◆ Aim of the exercise
A precise repetition of every line below is the required answer.

◆ Source material
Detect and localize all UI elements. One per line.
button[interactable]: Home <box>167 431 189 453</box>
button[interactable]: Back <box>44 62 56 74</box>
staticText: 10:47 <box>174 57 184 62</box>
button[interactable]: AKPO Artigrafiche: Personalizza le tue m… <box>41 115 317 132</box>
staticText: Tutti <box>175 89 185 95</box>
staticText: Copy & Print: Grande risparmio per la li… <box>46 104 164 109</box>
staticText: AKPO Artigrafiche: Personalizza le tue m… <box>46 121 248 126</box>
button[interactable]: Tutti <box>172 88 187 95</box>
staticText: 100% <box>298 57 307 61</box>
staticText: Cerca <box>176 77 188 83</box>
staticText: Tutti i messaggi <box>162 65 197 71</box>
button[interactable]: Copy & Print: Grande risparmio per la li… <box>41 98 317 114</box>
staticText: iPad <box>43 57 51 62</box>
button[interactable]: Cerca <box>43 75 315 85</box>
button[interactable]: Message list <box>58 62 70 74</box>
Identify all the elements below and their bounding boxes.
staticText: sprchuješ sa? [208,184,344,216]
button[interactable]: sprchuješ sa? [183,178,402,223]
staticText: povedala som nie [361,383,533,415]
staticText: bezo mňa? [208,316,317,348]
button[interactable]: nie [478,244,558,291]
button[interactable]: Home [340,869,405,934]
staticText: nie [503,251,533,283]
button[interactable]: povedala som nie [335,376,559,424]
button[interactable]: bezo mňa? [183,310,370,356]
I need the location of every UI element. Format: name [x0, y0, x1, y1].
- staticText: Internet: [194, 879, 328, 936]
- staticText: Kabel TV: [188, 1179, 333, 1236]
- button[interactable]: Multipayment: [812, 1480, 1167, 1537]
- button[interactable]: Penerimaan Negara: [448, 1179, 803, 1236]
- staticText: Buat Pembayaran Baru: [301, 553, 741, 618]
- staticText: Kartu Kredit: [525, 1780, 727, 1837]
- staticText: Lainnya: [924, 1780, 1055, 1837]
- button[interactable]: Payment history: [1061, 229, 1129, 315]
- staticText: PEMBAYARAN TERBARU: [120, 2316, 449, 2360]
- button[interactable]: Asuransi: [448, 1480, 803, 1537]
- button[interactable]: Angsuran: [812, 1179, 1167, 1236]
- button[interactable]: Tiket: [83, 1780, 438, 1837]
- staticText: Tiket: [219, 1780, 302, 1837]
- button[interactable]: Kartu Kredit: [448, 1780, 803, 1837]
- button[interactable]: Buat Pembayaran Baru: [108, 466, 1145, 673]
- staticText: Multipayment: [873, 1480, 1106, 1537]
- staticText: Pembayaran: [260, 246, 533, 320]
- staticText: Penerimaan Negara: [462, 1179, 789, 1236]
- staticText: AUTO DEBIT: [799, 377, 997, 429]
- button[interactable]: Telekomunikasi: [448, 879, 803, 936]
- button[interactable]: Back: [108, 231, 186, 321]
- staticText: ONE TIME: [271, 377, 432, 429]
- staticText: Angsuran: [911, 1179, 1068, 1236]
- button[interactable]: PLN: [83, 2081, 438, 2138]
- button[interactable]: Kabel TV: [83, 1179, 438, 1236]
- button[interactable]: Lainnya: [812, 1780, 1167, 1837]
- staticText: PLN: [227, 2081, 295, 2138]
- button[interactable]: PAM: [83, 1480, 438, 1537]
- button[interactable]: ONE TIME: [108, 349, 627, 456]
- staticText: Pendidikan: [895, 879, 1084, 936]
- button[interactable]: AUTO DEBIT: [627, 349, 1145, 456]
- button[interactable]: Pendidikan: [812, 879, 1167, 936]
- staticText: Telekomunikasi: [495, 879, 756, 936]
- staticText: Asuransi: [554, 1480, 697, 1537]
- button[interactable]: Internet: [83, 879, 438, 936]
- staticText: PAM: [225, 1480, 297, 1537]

◆ Solution
Detect and localize all UI elements. One per line.
button[interactable]: Home <box>167 431 189 453</box>
button[interactable]: Back <box>44 62 56 74</box>
staticText: 10:47 <box>174 57 184 62</box>
button[interactable]: AKPO Artigrafiche: Personalizza le tue m… <box>41 115 317 132</box>
staticText: Tutti <box>175 89 185 95</box>
staticText: Copy & Print: Grande risparmio per la li… <box>46 104 164 109</box>
staticText: AKPO Artigrafiche: Personalizza le tue m… <box>46 121 248 126</box>
button[interactable]: Tutti <box>172 88 187 95</box>
staticText: 100% <box>298 57 307 61</box>
staticText: Cerca <box>176 77 188 83</box>
staticText: Tutti i messaggi <box>162 65 197 71</box>
button[interactable]: Copy & Print: Grande risparmio per la li… <box>41 98 317 114</box>
staticText: iPad <box>43 57 51 62</box>
button[interactable]: Cerca <box>43 75 315 85</box>
button[interactable]: Message list <box>58 62 70 74</box>
Identify all the elements below and their bounding boxes.
staticText: sprchuješ sa? [208,184,344,216]
button[interactable]: sprchuješ sa? [183,178,402,223]
staticText: povedala som nie [361,383,533,415]
staticText: bezo mňa? [208,316,317,348]
button[interactable]: nie [478,244,558,291]
button[interactable]: Home [340,869,405,934]
staticText: nie [503,251,533,283]
button[interactable]: povedala som nie [335,376,559,424]
button[interactable]: bezo mňa? [183,310,370,356]
I need the location of every UI element. Format: name [x0, y0, x1, y1].
- staticText: Internet: [194, 879, 328, 936]
- staticText: Kabel TV: [188, 1179, 333, 1236]
- button[interactable]: Multipayment: [812, 1480, 1167, 1537]
- button[interactable]: Penerimaan Negara: [448, 1179, 803, 1236]
- staticText: Buat Pembayaran Baru: [301, 553, 741, 618]
- staticText: Kartu Kredit: [525, 1780, 727, 1837]
- staticText: Lainnya: [924, 1780, 1055, 1837]
- button[interactable]: Payment history: [1061, 229, 1129, 315]
- staticText: PEMBAYARAN TERBARU: [120, 2316, 449, 2360]
- button[interactable]: Asuransi: [448, 1480, 803, 1537]
- button[interactable]: Angsuran: [812, 1179, 1167, 1236]
- button[interactable]: Tiket: [83, 1780, 438, 1837]
- staticText: Tiket: [219, 1780, 302, 1837]
- button[interactable]: Kartu Kredit: [448, 1780, 803, 1837]
- button[interactable]: Buat Pembayaran Baru: [108, 466, 1145, 673]
- staticText: Multipayment: [873, 1480, 1106, 1537]
- staticText: Pembayaran: [260, 246, 533, 320]
- staticText: Penerimaan Negara: [462, 1179, 789, 1236]
- staticText: AUTO DEBIT: [799, 377, 997, 429]
- button[interactable]: Telekomunikasi: [448, 879, 803, 936]
- button[interactable]: Back: [108, 231, 186, 321]
- staticText: ONE TIME: [271, 377, 432, 429]
- staticText: Angsuran: [911, 1179, 1068, 1236]
- button[interactable]: PLN: [83, 2081, 438, 2138]
- button[interactable]: Kabel TV: [83, 1179, 438, 1236]
- button[interactable]: Lainnya: [812, 1780, 1167, 1837]
- staticText: PLN: [227, 2081, 295, 2138]
- button[interactable]: PAM: [83, 1480, 438, 1537]
- button[interactable]: ONE TIME: [108, 349, 627, 456]
- staticText: Pendidikan: [895, 879, 1084, 936]
- button[interactable]: AUTO DEBIT: [627, 349, 1145, 456]
- button[interactable]: Pendidikan: [812, 879, 1167, 936]
- staticText: Telekomunikasi: [495, 879, 756, 936]
- staticText: Asuransi: [554, 1480, 697, 1537]
- button[interactable]: Internet: [83, 879, 438, 936]
- staticText: PAM: [225, 1480, 297, 1537]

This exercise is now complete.